The Ask Crawler identifies and follows pages by following their links from other sites and pages. Whenever a crawler identifies a particular page that contains a frame, it downloads each component of the set, including their content, as parts of the original page. Take note, however, that the Ask Crawler are not meant to index each component frame of the URLs unless they have been linked to other pages.

What Kind of Links Do Ask Crawlers Follow?

The Ask Crawler was designed to identify and follow HREF links, Re-Directs as well as SRC links.

Can the Ask Crawler Include Dynamic URLs?

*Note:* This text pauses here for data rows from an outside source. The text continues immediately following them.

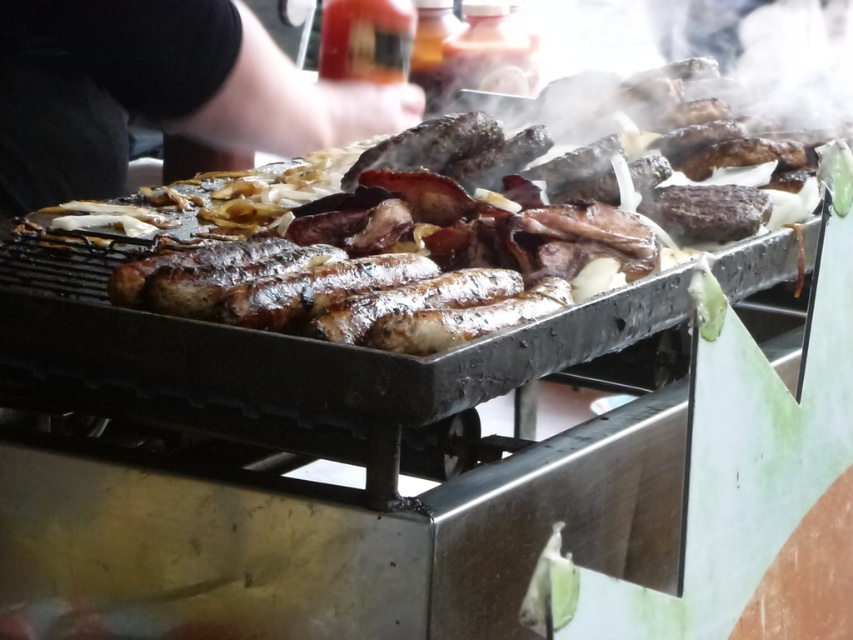 Question: Does shiny brown meat at center appear on the left side of black fabric arm at upper left?

Choices:
 (A) yes
 (B) no

Answer: (B)

Question: Is shiny brown meat at center to the left of black fabric arm at upper left from the viewer's perspective?

Choices:
 (A) no
 (B) yes

Answer: (A)

Question: Which point is closer to the camera?

Choices:
 (A) black fabric arm at upper left
 (B) shiny brown meat at center

Answer: (B)

Question: Which object is farther from the camera taking this photo?

Choices:
 (A) black fabric arm at upper left
 (B) shiny brown meat at center

Answer: (A)

Question: From the image, what is the correct spatial relationship of shiny brown meat at center in relation to black fabric arm at upper left?

Choices:
 (A) below
 (B) above

Answer: (A) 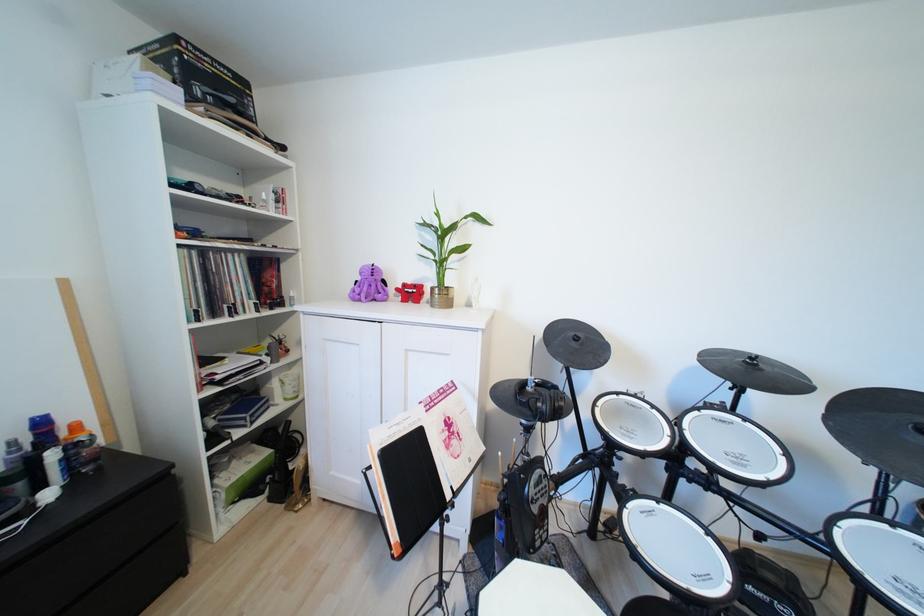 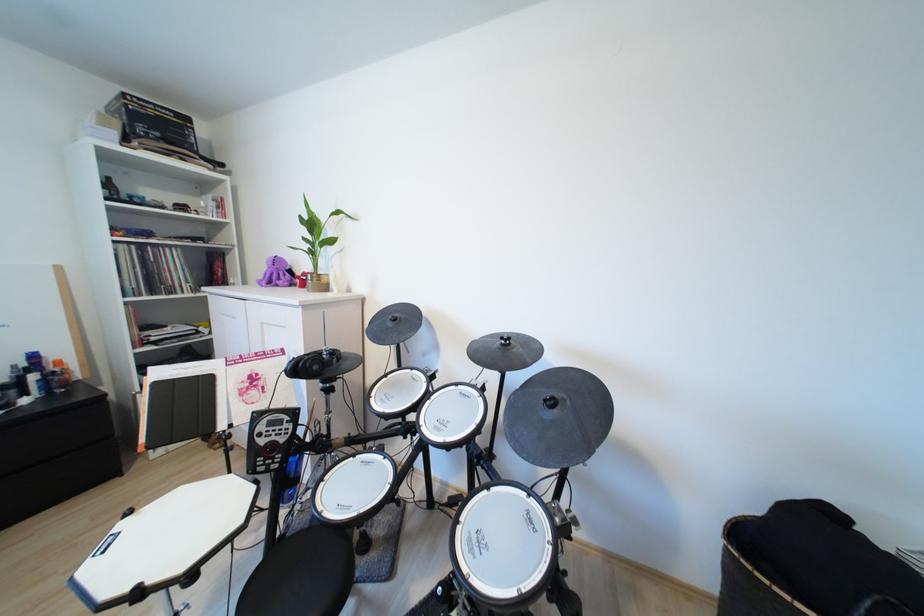 The point at (411, 286) is marked in the first image. Where is the corresponding point in the second image?

(310, 275) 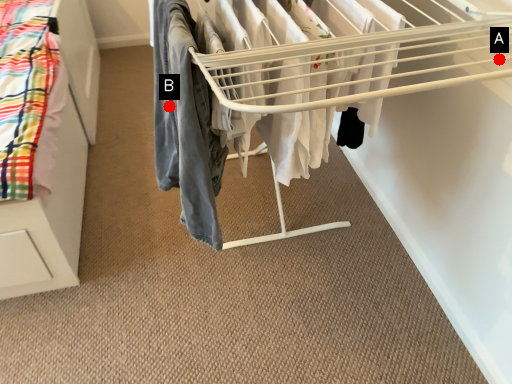 Question: Two points are circled on the image, labeled by A and B beside each circle. Which point is closer to the camera?

Choices:
 (A) A is closer
 (B) B is closer

Answer: (A) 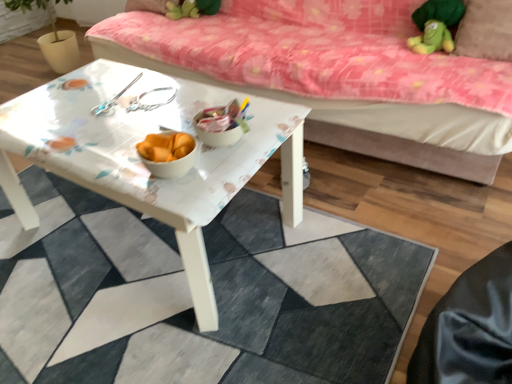 Question: Is white glossy table at center to the right of brown fabric pillow at upper right from the viewer's perspective?

Choices:
 (A) no
 (B) yes

Answer: (A)

Question: Does white glossy table at center have a larger size compared to brown fabric pillow at upper right?

Choices:
 (A) no
 (B) yes

Answer: (B)

Question: Is white glossy table at center far from brown fabric pillow at upper right?

Choices:
 (A) yes
 (B) no

Answer: (A)

Question: Is white glossy table at center completely or partially outside of brown fabric pillow at upper right?

Choices:
 (A) yes
 (B) no

Answer: (A)

Question: Are white glossy table at center and brown fabric pillow at upper right beside each other?

Choices:
 (A) no
 (B) yes

Answer: (A)

Question: Would you say white glossy table at center is inside or outside pink floral fabric studio couch at upper center?

Choices:
 (A) outside
 (B) inside

Answer: (A)

Question: Considering the positions of white glossy table at center and pink floral fabric studio couch at upper center in the image, is white glossy table at center taller or shorter than pink floral fabric studio couch at upper center?

Choices:
 (A) short
 (B) tall

Answer: (A)

Question: Considering their positions, is white glossy table at center located in front of or behind pink floral fabric studio couch at upper center?

Choices:
 (A) behind
 (B) front

Answer: (B)

Question: Is white glossy table at center to the left or to the right of pink floral fabric studio couch at upper center in the image?

Choices:
 (A) right
 (B) left

Answer: (B)

Question: Considering the positions of pink floral fabric studio couch at upper center and white glossy table at center in the image, is pink floral fabric studio couch at upper center bigger or smaller than white glossy table at center?

Choices:
 (A) big
 (B) small

Answer: (A)

Question: From a real-world perspective, is pink floral fabric studio couch at upper center physically located above or below white glossy table at center?

Choices:
 (A) below
 (B) above

Answer: (B)

Question: In terms of height, does pink floral fabric studio couch at upper center look taller or shorter compared to white glossy table at center?

Choices:
 (A) short
 (B) tall

Answer: (B)

Question: Choose the correct answer: Is pink floral fabric studio couch at upper center inside white glossy table at center or outside it?

Choices:
 (A) outside
 (B) inside

Answer: (A)

Question: From the image's perspective, relative to white glossy table at center, is brown fabric pillow at upper right above or below?

Choices:
 (A) above
 (B) below

Answer: (A)

Question: Is brown fabric pillow at upper right wider or thinner than white glossy table at center?

Choices:
 (A) thin
 (B) wide

Answer: (A) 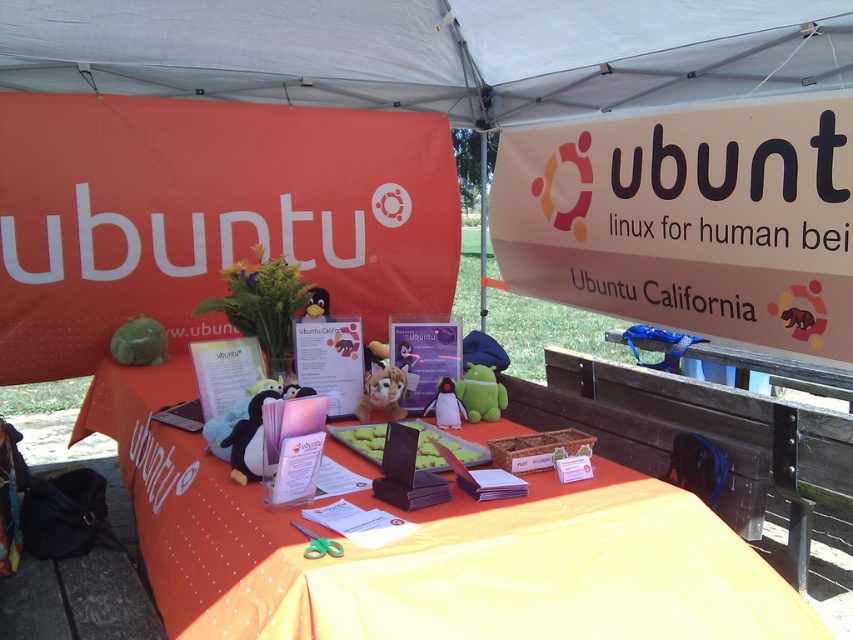 Question: Is orange fabric table at center positioned at the back of fuzzy fabric stuffed animal at center?

Choices:
 (A) yes
 (B) no

Answer: (B)

Question: Which point is closer to the camera?

Choices:
 (A) (485, 49)
 (B) (364, 385)
 (C) (437, 420)
 (D) (592, 138)

Answer: (C)

Question: Which object is farther from the camera taking this photo?

Choices:
 (A) matte plastic penguin at center
 (B) white paper sign at upper right
 (C) fuzzy fabric stuffed animal at center

Answer: (B)

Question: Which point is farther to the camera?

Choices:
 (A) orange fabric table at center
 (B) white paper sign at upper right
 (C) white fabric canopy at upper center

Answer: (B)

Question: Is green plush toy at center bigger than fuzzy fabric stuffed animal at center?

Choices:
 (A) no
 (B) yes

Answer: (B)

Question: Can you confirm if orange fabric table at center is wider than matte plastic penguin at center?

Choices:
 (A) no
 (B) yes

Answer: (B) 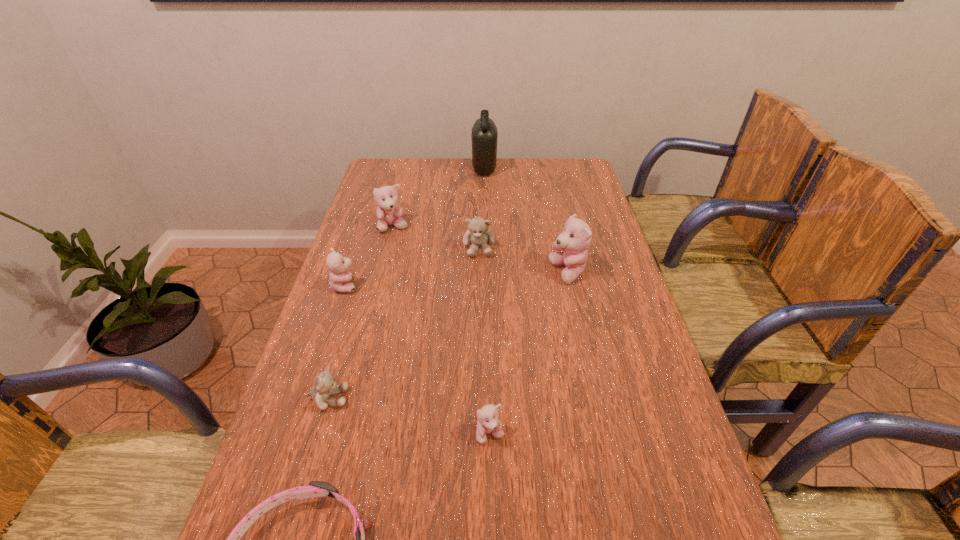 Find the location of `the closest pink teddy bear to the rightmost teddy bear`. the closest pink teddy bear to the rightmost teddy bear is located at coordinates (488, 423).

The height and width of the screenshot is (540, 960). What are the coordinates of `free spot that satisfies the following two spatial constraints: 1. at the face of the tallest teddy bear; 2. at the face of the nearest pink teddy bear` in the screenshot? It's located at tap(604, 434).

Find the location of a particular element. The width and height of the screenshot is (960, 540). vacant position in the image that satisfies the following two spatial constraints: 1. at the face of the rightmost teddy bear; 2. at the face of the second nearest object is located at coordinates (604, 434). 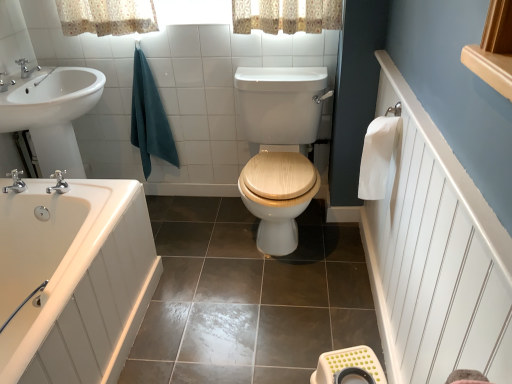 Image resolution: width=512 pixels, height=384 pixels. What are the coordinates of `vacant space behind white plastic stool at lower right` in the screenshot? It's located at (327, 336). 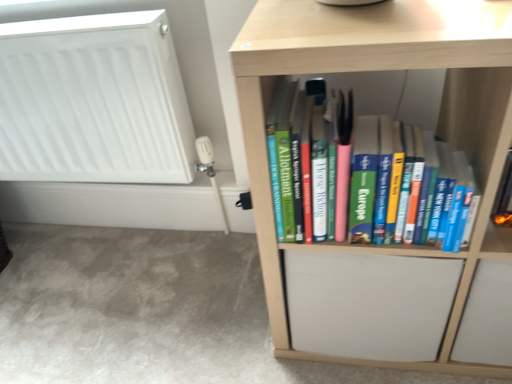 Image resolution: width=512 pixels, height=384 pixels. Identify the location of white matte radiator at upper left. (93, 101).

The height and width of the screenshot is (384, 512). What do you see at coordinates (93, 101) in the screenshot?
I see `white matte radiator at upper left` at bounding box center [93, 101].

The image size is (512, 384). I want to click on light wood bookshelf at center, so click(x=359, y=71).

This screenshot has width=512, height=384. What do you see at coordinates (359, 71) in the screenshot?
I see `light wood bookshelf at center` at bounding box center [359, 71].

The width and height of the screenshot is (512, 384). In order to click on white matte radiator at upper left in this screenshot , I will do `click(93, 101)`.

Considering the relative positions of white matte radiator at upper left and light wood bookshelf at center in the image provided, is white matte radiator at upper left to the left of light wood bookshelf at center from the viewer's perspective?

Indeed, white matte radiator at upper left is positioned on the left side of light wood bookshelf at center.

Which object is further away from the camera taking this photo, white matte radiator at upper left or light wood bookshelf at center?

white matte radiator at upper left is more distant.

Is point (42, 52) closer or farther from the camera than point (266, 106)?

Point (42, 52).

From the image's perspective, which one is positioned lower, white matte radiator at upper left or light wood bookshelf at center?

light wood bookshelf at center is shown below in the image.

From a real-world perspective, is white matte radiator at upper left on light wood bookshelf at center?

Yes, from a real-world perspective, white matte radiator at upper left is above light wood bookshelf at center.

Can you confirm if white matte radiator at upper left is thinner than light wood bookshelf at center?

Yes, white matte radiator at upper left is thinner than light wood bookshelf at center.

Considering the sizes of objects white matte radiator at upper left and light wood bookshelf at center in the image provided, who is taller, white matte radiator at upper left or light wood bookshelf at center?

light wood bookshelf at center is taller.

Is white matte radiator at upper left smaller than light wood bookshelf at center?

Yes, white matte radiator at upper left is smaller than light wood bookshelf at center.

Choose the correct answer: Is white matte radiator at upper left inside light wood bookshelf at center or outside it?

white matte radiator at upper left lies outside light wood bookshelf at center.

Is there a large distance between white matte radiator at upper left and light wood bookshelf at center?

No, white matte radiator at upper left is in close proximity to light wood bookshelf at center.

Is white matte radiator at upper left positioned with its back to light wood bookshelf at center?

No, white matte radiator at upper left is not facing away from light wood bookshelf at center.

Find the location of a particular element. This screenshot has width=512, height=384. radiator that is above the light wood bookshelf at center (from the image's perspective) is located at coordinates (93, 101).

Between light wood bookshelf at center and white matte radiator at upper left, which one appears on the right side from the viewer's perspective?

light wood bookshelf at center is more to the right.

Is light wood bookshelf at center further to the viewer compared to white matte radiator at upper left?

No, the depth of light wood bookshelf at center is less than that of white matte radiator at upper left.

Which point is more distant from viewer, (464, 367) or (5, 127)?

The point (5, 127) is behind.

Looking at this image, from the image's perspective, is light wood bookshelf at center above white matte radiator at upper left?

No.

From a real-world perspective, is light wood bookshelf at center beneath white matte radiator at upper left?

Correct, in the physical world, light wood bookshelf at center is lower than white matte radiator at upper left.

Considering the relative sizes of light wood bookshelf at center and white matte radiator at upper left in the image provided, is light wood bookshelf at center thinner than white matte radiator at upper left?

No.

Which of these two, light wood bookshelf at center or white matte radiator at upper left, stands taller?

Standing taller between the two is light wood bookshelf at center.

Considering the sizes of objects light wood bookshelf at center and white matte radiator at upper left in the image provided, who is smaller, light wood bookshelf at center or white matte radiator at upper left?

white matte radiator at upper left.

Is white matte radiator at upper left inside light wood bookshelf at center?

No, white matte radiator at upper left is not a part of light wood bookshelf at center.

Is light wood bookshelf at center not close to white matte radiator at upper left?

light wood bookshelf at center is actually quite close to white matte radiator at upper left.

Could you tell me if light wood bookshelf at center is turned towards white matte radiator at upper left?

No, light wood bookshelf at center is not turned towards white matte radiator at upper left.

How many degrees apart are the facing directions of light wood bookshelf at center and white matte radiator at upper left?

The angular difference between light wood bookshelf at center and white matte radiator at upper left is 0.248 degrees.

How far apart are light wood bookshelf at center and white matte radiator at upper left?

light wood bookshelf at center is 23.41 inches away from white matte radiator at upper left.

Identify the location of radiator above the light wood bookshelf at center (from the image's perspective). point(93,101).

The height and width of the screenshot is (384, 512). I want to click on shelf below the white matte radiator at upper left (from the image's perspective), so click(x=359, y=71).

Identify the location of shelf directly beneath the white matte radiator at upper left (from a real-world perspective). (359, 71). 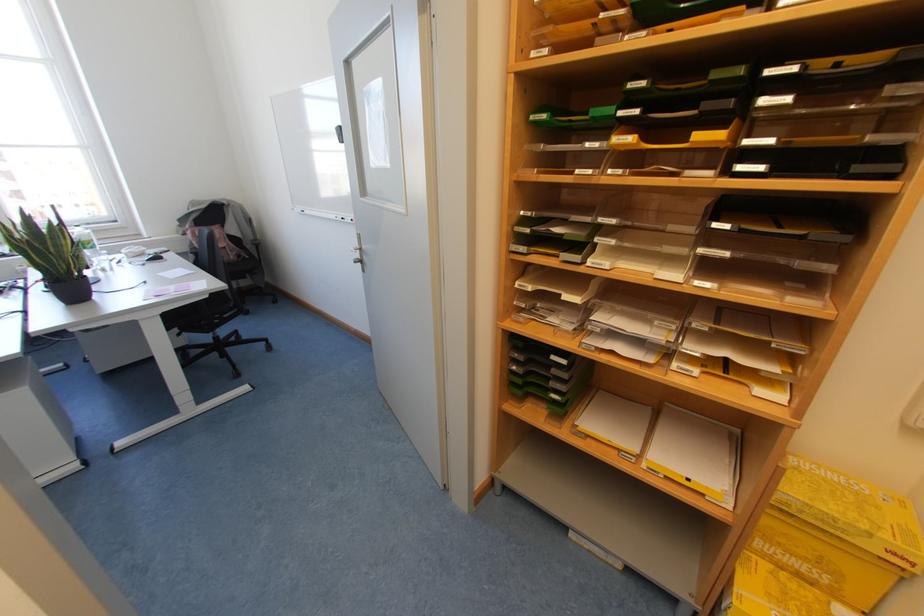 Where is `metal door handle`? The image size is (924, 616). metal door handle is located at coordinates (359, 254). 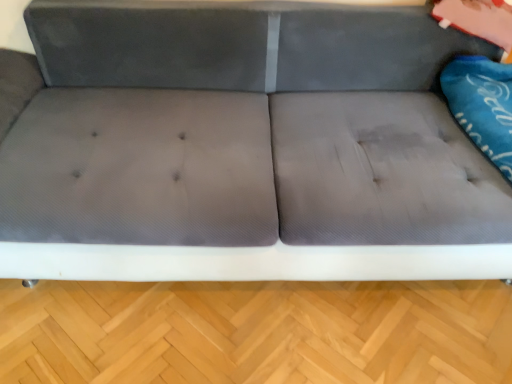 What do you see at coordinates (482, 105) in the screenshot?
I see `blue fabric pillow at right` at bounding box center [482, 105].

You are a GUI agent. You are given a task and a screenshot of the screen. Output one action in this format:
    pyautogui.click(x=<x>, y=<y>)
    Task: Click on the blue fabric pillow at right
    This screenshot has height=384, width=512.
    Given the screenshot: What is the action you would take?
    pyautogui.click(x=482, y=105)

The image size is (512, 384). Identify the location of blue fabric pillow at right. (482, 105).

Ask allows for a certain number of dynamic URLs in its index. However, these kinds of links are thoroughly screened prior to inclusion in the index in order to find and eliminate possible duplicates prior to downloading.

Why Does Ask Crawler Keep Ignoring My URL?

If the Ask Crawler is ignoring your URL then it’s likely because it hasn’t found any link to that particular URL from other pages that it has visited. In this case, you’ll simply have to check the URLs on that particular page.

Does the Ask Crawler Allow HTTP Compression?

It does. However, both the client as well as the server should support the compression in order to allow the HTTP compression to work. When supported, the Ask Crawler allows the servers to send out compressed contents using Gzip and other formats instead of the usual documents.

This feature allows for considerable bandwidth savings for both the HTTP server and the client, resulting in file size reduction of about 75%. However, there is also a little CPU overhead cost involved for both parties due to encoding and decoding costs, but it’s all worth it.

How Do Site Owners Register A URL with Ask for Indexing?

It’s worth pointing out that Ask no longer has a Paid-Site-Submission program, so you can’t really pay to have your URL indexed. However, thanks to the recent upgrades, Ask is now indexing more web pages than ever before, so you shouldn’t worry about your site not appearing on Ask’s search index.

Also, if you are a site owner or webmaster of a particular site then you may want to look for additional online information that offers tips on how to set up and optimize your web server in order to make them “Web Crawler Friendly.”

Why Are Some of Pages Indexed by Ask Crawlers Not Showing Up on Ask.com’s Search Results?

If you can’t find some of your pages indexed on Ask’s search results page then it’s probably because it’s being analyzed by Ask’s servers. Like all search engines, Ask’s system always analyzes the results of each crawl, before processing the results for inclusion in their database. So if you can’t find yours on their search results page then it’s likely because they’re still reviewing it.

Can I take control of the crawler request rate from the Ask Spider to my site?

Yes. Ask fully support the so-called Crawl Delay robots.txt protocol. With this directive, you will be able to set the minimum delay of Ask’s Spider between two successive requests on your site.